Изменить размер шрифта - +
Брякнула вилку с обломанным зубчиком. Оперлась на стол.

– Вот так‑то лучше, чем матери по телефону хамить. Убили ее. Мертвая она. Потаскуха.

Ляля медленно подняла голову. Мама смотрела в ее белое алебастровое лицо, в глаза, горящие темным багровым огнем, улыбалась брезгливой улыбкой, говорила, говорила, говорила, говорила…

Мама смотрела в Лялино лицо – и не видела, как никогда в жизни не видела никого, кроме себя.

– Мама. Я тороплюсь.

– Куда это?

Как удивилась. Нечасто я видела, как она удивляется.

– Я ухожу.

Мамино лицо налилось темной кровью. Как брюшко комара.

– Да ты что, дуреха, совсем без ума?! Не хочешь жрать – не жри, марш в комнату! Чтобы я не слы шала… Выросла дылда – сиськи по пуду, а без грамма мозгов!

– Я не могу больше, мама. Я тебя любила…

– Ты меня любила?! Да я из‑за тебя ночей не спала, все нервы вымотала, все жилы, я на тебя, дрянь неблагодарная, всю жизнь работала, человеком тебя делала…

– Я умерла, мама! Ты понимаешь – я умерла!

– Вот же дура, прости господи! Умерла она. Я тут вокруг нее кручусь, как проклятая, успокаиваю, уговариваю – а она мне такие ультиматумы. Нет уж, тебе, милая моя, умирать рано, ты еще нам с отцом должна…

– Все, мам. Можно, я тебя поцелую?

– Поцелует она! С хахалем своим не нацеловалась?!

Ляля встала, подошла, взяла мамину голову руками и наклонила в сторону.

– Руки‑то как у покойницы…

– Прости. Я попыталась. У меня не вышло, мамочка.

Тело грузно и мягко осело на пол. Ляля передернулась от омерзения. Вышла из кухни. Постучалась в мамину спальню.

– Папа, там маме плохо.

– Как – плохо?!

Выскочил, маленький, тщедушный, жалкий, с остатками слипшихся волос на темени, небритый, в растянутых тренировочных брюках. Лицо измятое, под глазами – синяки. Запах близкой смерти. Запах безнадеги, обреченности. Смотрит – и не видит. Мой любимый папа, мой бедный папочка…

– Ах ты, господи! Лялька! Лялька!

Лялька порывисто схватила куклу, выскочила в коридор, щелкнула замком – на лестницу – захлопнула дверь за собой. Светлым призраком – стремительно и легко – по ступенькам, по двору, по улице.

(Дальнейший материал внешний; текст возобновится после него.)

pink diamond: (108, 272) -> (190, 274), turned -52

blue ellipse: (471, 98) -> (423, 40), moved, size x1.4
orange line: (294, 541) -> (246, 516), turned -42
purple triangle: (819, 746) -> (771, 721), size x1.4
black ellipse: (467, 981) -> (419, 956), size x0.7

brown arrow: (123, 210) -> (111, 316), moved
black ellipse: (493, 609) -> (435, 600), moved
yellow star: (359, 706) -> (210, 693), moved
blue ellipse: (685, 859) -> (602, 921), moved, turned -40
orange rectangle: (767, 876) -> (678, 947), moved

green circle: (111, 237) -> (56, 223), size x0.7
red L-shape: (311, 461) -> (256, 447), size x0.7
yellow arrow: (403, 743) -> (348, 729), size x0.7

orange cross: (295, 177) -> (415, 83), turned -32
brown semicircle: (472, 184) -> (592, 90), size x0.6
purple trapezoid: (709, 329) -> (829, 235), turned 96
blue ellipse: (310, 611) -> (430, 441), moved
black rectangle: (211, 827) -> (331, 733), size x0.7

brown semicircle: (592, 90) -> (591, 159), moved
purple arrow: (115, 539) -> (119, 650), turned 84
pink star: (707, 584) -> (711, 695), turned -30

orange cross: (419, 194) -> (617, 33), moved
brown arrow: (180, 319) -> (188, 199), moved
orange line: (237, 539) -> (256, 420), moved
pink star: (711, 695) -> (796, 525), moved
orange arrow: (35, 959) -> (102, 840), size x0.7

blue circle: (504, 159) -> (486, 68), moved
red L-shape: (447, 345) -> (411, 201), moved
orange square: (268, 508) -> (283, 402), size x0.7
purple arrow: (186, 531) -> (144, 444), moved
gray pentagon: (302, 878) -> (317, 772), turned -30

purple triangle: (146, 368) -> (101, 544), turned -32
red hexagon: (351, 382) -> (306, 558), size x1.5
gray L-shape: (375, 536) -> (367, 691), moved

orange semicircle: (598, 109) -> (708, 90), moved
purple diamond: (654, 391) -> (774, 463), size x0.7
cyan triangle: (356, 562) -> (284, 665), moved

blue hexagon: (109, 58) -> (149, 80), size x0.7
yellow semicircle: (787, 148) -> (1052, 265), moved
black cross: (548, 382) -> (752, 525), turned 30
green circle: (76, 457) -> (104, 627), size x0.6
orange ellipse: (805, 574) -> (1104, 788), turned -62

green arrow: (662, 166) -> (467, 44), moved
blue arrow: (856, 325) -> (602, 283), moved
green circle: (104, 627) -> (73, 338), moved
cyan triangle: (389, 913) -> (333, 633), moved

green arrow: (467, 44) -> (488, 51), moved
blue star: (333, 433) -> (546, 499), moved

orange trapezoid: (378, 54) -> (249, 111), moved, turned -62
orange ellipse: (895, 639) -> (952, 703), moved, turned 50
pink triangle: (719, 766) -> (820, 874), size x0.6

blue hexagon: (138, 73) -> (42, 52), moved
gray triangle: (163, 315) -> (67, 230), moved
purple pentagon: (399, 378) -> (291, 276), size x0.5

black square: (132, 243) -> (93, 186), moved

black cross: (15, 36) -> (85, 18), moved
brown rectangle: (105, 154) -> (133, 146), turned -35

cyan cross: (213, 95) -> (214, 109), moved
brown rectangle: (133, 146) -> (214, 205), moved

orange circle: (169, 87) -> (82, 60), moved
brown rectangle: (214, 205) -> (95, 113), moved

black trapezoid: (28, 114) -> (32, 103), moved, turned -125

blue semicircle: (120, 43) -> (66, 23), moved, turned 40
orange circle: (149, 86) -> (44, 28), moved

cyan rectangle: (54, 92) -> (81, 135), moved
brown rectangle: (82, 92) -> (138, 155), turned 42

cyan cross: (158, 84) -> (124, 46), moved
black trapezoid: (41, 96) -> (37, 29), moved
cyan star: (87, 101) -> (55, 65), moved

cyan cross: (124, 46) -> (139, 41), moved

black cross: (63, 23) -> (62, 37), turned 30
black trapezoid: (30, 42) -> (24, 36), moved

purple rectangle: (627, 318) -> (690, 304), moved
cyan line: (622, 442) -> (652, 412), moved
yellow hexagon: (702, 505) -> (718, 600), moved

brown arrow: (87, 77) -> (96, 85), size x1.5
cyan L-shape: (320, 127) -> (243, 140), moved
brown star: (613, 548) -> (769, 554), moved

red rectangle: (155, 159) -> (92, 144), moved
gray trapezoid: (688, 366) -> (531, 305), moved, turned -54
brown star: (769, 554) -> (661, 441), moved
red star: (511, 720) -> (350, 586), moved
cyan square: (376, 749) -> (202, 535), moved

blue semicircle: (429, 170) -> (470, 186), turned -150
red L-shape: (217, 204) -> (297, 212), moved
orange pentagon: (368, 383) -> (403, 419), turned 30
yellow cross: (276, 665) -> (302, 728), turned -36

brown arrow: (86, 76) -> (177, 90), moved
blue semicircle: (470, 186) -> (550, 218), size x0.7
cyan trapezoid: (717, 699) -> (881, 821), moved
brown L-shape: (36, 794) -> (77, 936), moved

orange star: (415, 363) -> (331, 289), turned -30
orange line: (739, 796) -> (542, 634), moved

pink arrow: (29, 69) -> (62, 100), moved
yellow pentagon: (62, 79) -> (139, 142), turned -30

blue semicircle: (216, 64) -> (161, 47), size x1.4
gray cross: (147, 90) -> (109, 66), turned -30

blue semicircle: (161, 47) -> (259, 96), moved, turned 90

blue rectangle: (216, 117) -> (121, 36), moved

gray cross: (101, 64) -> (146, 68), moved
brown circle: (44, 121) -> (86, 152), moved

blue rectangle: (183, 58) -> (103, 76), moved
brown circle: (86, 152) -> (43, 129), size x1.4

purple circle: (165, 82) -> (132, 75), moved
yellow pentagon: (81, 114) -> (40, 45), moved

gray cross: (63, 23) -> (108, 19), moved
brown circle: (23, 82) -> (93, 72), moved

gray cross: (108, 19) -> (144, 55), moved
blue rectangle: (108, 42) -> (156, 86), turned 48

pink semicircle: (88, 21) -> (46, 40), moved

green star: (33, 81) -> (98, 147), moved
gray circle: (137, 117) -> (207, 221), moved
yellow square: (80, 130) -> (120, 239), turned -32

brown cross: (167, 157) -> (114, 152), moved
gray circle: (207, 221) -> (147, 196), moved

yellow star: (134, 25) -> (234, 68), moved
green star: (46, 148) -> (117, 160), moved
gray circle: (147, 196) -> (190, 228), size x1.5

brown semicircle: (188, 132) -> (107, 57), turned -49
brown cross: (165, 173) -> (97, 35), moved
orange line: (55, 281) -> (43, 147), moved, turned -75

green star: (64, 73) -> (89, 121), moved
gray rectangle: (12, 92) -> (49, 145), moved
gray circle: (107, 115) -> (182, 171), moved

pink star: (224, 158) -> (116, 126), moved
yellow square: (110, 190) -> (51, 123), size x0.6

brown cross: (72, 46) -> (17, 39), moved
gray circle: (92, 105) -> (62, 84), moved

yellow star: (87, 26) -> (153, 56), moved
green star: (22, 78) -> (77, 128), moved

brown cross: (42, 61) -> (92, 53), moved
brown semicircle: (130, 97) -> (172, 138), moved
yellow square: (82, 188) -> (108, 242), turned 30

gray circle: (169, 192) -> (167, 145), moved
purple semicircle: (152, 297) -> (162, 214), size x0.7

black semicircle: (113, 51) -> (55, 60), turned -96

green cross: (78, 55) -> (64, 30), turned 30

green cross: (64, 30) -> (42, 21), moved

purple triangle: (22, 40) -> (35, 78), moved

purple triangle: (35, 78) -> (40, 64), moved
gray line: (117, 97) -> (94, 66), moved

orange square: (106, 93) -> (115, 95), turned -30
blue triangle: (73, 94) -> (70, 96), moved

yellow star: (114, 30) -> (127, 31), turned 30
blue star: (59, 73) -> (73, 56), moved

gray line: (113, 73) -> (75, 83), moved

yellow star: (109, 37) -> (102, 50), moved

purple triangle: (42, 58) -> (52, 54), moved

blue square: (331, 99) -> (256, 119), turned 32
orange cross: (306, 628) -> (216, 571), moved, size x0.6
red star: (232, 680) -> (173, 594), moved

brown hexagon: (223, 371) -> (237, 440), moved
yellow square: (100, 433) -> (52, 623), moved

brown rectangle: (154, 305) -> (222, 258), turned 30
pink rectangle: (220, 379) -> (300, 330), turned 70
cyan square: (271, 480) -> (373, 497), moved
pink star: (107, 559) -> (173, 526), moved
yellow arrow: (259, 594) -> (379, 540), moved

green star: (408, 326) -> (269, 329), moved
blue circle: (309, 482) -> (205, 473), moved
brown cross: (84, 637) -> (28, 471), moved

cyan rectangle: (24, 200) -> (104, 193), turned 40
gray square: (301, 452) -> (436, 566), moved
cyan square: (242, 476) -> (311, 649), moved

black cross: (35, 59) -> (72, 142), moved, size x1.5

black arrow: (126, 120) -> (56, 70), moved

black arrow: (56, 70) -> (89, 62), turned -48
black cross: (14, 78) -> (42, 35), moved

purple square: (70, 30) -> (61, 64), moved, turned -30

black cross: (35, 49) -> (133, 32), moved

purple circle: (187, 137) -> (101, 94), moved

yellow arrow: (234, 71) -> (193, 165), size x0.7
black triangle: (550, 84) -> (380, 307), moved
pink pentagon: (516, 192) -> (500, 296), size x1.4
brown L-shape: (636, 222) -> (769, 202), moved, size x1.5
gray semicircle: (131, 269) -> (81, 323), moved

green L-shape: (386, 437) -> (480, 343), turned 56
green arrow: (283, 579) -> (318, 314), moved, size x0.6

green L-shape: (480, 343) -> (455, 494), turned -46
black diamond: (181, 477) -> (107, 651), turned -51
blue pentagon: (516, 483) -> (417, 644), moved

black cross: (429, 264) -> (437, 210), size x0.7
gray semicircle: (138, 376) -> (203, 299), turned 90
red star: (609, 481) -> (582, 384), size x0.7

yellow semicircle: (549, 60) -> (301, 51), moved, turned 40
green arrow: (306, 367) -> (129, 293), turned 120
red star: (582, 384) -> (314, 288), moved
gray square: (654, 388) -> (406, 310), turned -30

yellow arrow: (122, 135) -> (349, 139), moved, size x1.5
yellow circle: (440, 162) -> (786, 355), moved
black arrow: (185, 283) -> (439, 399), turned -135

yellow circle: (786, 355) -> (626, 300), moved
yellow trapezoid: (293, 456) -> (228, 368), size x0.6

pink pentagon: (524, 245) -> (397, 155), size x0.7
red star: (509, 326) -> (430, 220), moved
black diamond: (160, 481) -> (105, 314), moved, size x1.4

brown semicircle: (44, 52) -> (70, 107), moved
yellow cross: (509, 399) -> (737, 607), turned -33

Я сделала очень плохо. Папочка привык быть рабом. Он ведь уже не сможет жить на свободе. Он тоже скоро… ох, поздно, поздно…

Но не сделать этого я не могла. А сделать то, что надо сделать с ним, я тоже не могу. Прости, папочка. Прощай, папочка…

 

В тот год осенняя погода стояла долго на дворе.

Каждый вечер был ультрамариновым, ледяным. Лед трещал под ногами, звенела трава, хрустели листья. Трескалась стеклянная черная вода. Звезды смотрели с небес острыми ледяными осколками. Каждая ночь была черной. Луна меняла фазы, летела по бархатному небу узким, опасным серебряным серпиком, медной монетой со сбитым краем, круглой, белой, холодной дырой. Каждую ночь ветер стонал в зарослях антенн, в струнах проводов, гудел, свистел унылый, простой, бесконечный мотивчик. Каждое утро было серым. Синее небо заволакивала странная муть, начинался дождь, шел, шел, шел, шел… Дождь шуршал по подоконнику за плотными шторами. Солнца не было. Золота не было – только холодное, потустороннее, таинственное лунное серебро, только траурный бархат злых небес, расшитых алмазами. И хотелось тепла, и тепла было негде взять – и тепло неожиданно получалось из случайных прикосновений – и Генка с Женей сидели на тахте бок о бок, а Лялечка ложилась к Жене на колени. Тогда лед таял до следующей ночи.

И не было ничего, кроме Жениной комнаты в коммуналке, откуда странным образом исчезли соседи.